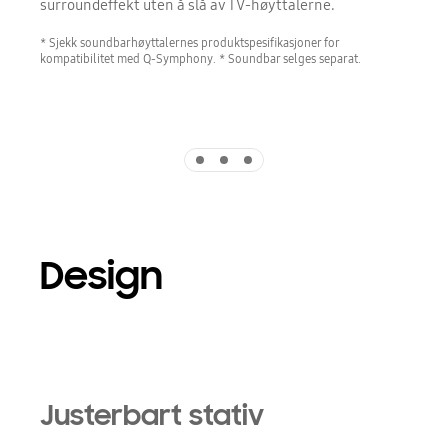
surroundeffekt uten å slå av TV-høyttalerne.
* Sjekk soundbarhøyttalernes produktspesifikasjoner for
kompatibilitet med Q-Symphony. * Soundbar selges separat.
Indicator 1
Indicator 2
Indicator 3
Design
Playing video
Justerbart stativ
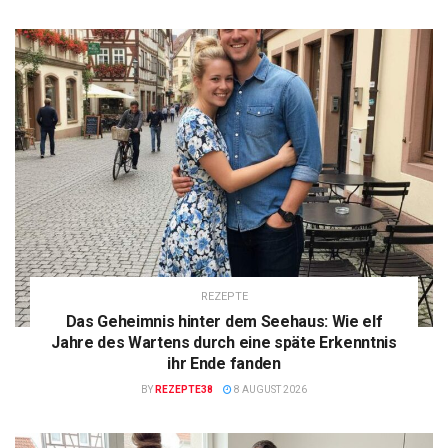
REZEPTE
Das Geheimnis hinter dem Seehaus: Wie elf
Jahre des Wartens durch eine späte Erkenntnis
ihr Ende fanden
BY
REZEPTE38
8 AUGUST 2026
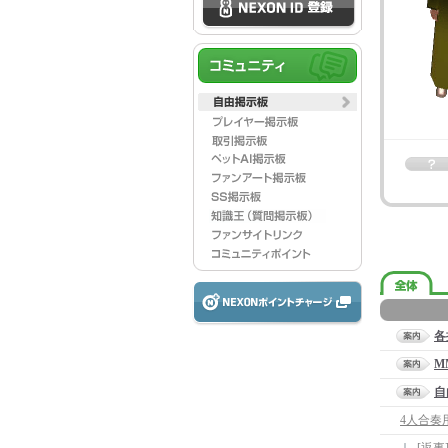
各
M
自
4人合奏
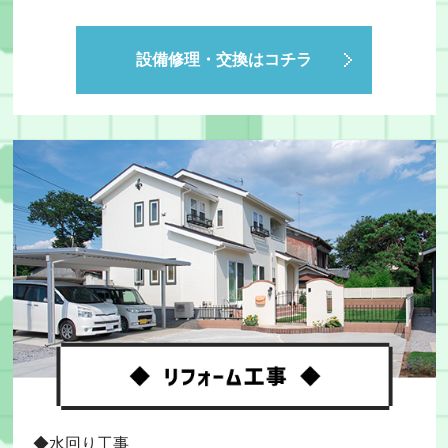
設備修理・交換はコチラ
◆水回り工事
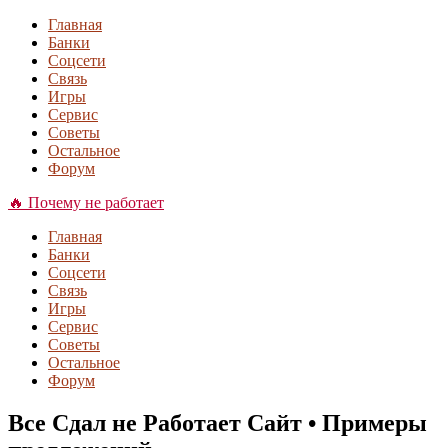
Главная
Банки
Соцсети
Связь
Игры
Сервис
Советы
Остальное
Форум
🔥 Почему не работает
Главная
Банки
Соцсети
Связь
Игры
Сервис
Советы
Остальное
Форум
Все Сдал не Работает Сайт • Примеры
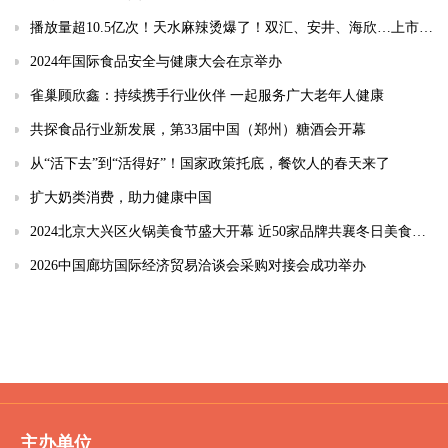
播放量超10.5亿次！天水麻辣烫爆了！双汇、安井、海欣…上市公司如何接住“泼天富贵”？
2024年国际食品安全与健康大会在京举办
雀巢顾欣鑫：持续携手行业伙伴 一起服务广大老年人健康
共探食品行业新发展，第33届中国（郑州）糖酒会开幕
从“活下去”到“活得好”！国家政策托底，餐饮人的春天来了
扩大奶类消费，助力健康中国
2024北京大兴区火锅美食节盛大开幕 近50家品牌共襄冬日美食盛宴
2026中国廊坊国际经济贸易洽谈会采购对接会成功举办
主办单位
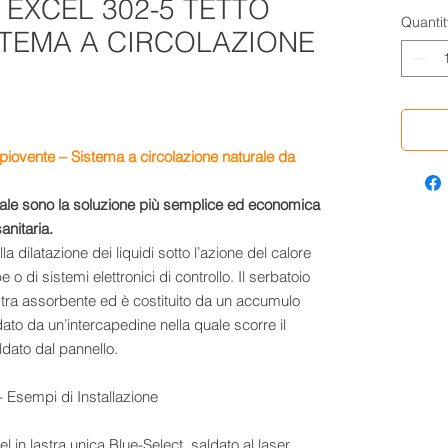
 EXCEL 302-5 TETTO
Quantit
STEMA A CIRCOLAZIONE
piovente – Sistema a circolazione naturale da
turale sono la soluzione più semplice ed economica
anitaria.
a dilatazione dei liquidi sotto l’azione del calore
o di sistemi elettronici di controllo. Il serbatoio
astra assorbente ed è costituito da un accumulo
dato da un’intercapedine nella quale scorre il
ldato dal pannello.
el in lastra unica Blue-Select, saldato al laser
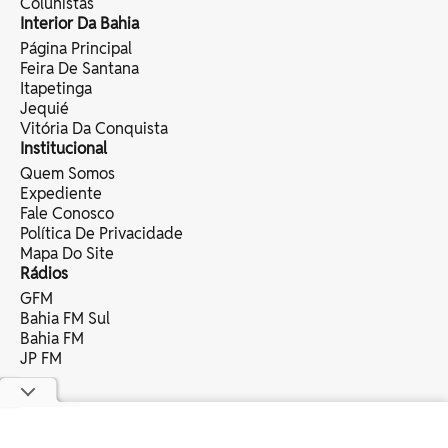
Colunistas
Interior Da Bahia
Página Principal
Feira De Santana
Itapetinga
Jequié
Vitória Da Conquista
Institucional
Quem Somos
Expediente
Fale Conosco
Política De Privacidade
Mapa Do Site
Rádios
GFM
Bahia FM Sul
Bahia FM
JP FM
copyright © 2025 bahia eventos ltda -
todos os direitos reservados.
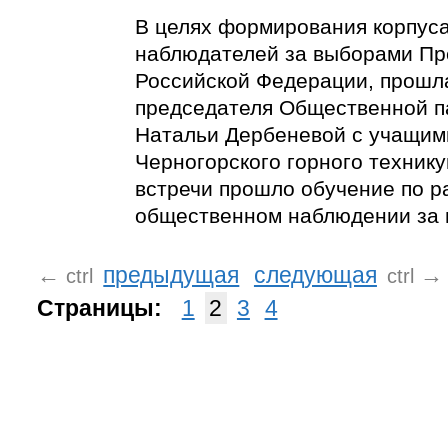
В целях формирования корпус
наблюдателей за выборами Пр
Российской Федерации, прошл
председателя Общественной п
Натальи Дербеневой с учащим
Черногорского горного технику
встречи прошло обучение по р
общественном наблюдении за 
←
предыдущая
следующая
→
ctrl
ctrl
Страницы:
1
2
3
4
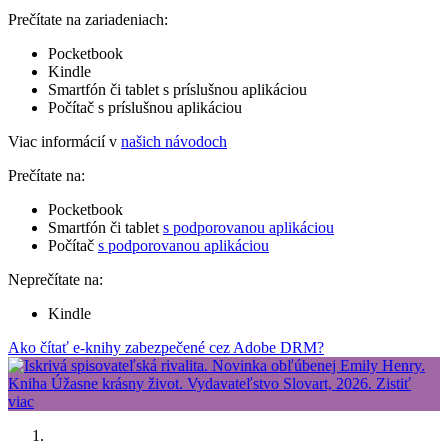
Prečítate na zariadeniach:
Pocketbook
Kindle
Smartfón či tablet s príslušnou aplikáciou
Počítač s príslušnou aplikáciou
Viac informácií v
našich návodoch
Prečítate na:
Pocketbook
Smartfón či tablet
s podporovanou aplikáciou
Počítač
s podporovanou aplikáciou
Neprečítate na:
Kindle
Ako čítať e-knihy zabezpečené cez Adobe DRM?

■ EXERCISE DESCRIPTION ■
Among the records, find all lines that include the string "Indicator" and return them.

■ ANSWER TO THE EXERCISE ■
Indicator 1
Indicator 2
Indicator 3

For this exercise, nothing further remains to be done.